Friday, September 8, 2023

Simmering Summer Sauna
As the heat and humidity of this summer and the canning season collides, I can understand why many old-time farms and homesteads had a summer kitchen. Our forefathers found it necessary to erect outbuildings to meet their needs. The spring house was necessary to house the water source covering the natural spring. This building allowed the farmer’s wife to keep things like milk, butter, and cream cool to prevent spoilage. The smoke house was created to hang meat inside to cure meats for preservation. Refrigeration wasn’t invented yet and there had to be a way to preserve food for later use.
The summerhouse was another necessity. In the oppressive heat of the summer, women would find the house where the family lived become unbearable when they had to keep a fire in the fireplace. A lack of circulating air to cool the cabin made the inside intolerable to cook or heat water. Glass windows, if they had any, only allowed light to illuminate the house. Many were fixed in place and did not open. The interior of the house became a sweat box. Eating, sleeping, and any other inside activities became nearly unbearable.

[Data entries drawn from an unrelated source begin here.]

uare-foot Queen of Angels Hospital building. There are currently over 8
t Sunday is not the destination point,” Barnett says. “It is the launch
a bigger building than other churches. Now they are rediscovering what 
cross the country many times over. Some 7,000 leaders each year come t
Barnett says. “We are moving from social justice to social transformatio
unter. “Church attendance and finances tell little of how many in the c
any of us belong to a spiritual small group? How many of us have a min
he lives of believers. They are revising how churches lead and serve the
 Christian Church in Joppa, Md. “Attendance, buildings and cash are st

A summerhouse was an answer. A small building that was separate or separated by an open breezeway helped to solve the problem. Heating water to wash clothing and cooking or any other chore that required a fire to be burning in the fireplace or if the family was wealthy enough on a cook stove. It kept the heat out of the main house. It made eating meals and sleeping inside a much cooler environment.
I believe helping to can vegetables in the heat and humidity this year makes me wish my friend had a summerhouse. The sweltering heat from a propane stove intensified the heat that hovered oppressively outside of the house. There is no air conditioning, so from the instant the flame is lit to cook the vegetables or to thicken sauce from tomatoes to the time it takes to either “cold pack,” “water bath,” or to pressure can the jars to get them to seal, the heat inside increases exponentially as does the humidity.

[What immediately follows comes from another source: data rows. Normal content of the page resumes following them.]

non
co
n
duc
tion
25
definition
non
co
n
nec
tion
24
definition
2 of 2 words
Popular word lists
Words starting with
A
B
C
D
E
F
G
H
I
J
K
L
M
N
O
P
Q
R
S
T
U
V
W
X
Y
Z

Constant movement cutting and preparing the vegetables for the canning process becomes more strenuous as the heat increases. It becomes just shy of the inside of a sauna bath. Fans do help a bit, but the trial becomes bearable when compared to the enjoyment of opening a jar of sauce, corn, beans, beets, applesauce, peppers, pickles, peaches, or pears when the snow flies and we can cling to memories of those hot summer days.

1 comment:

  1. Brings back memories of my younger years and helping Mom in the kitchen. Also another thought :
    my husband's homeplace has a large stone left in place from an outdoor oven and I remember him talking of the smell of bread baking there and in the fall outdoor butchering of hogs and deer, hard years but the memories as he told these always made him smile. Thanks for the a walk down memory lane.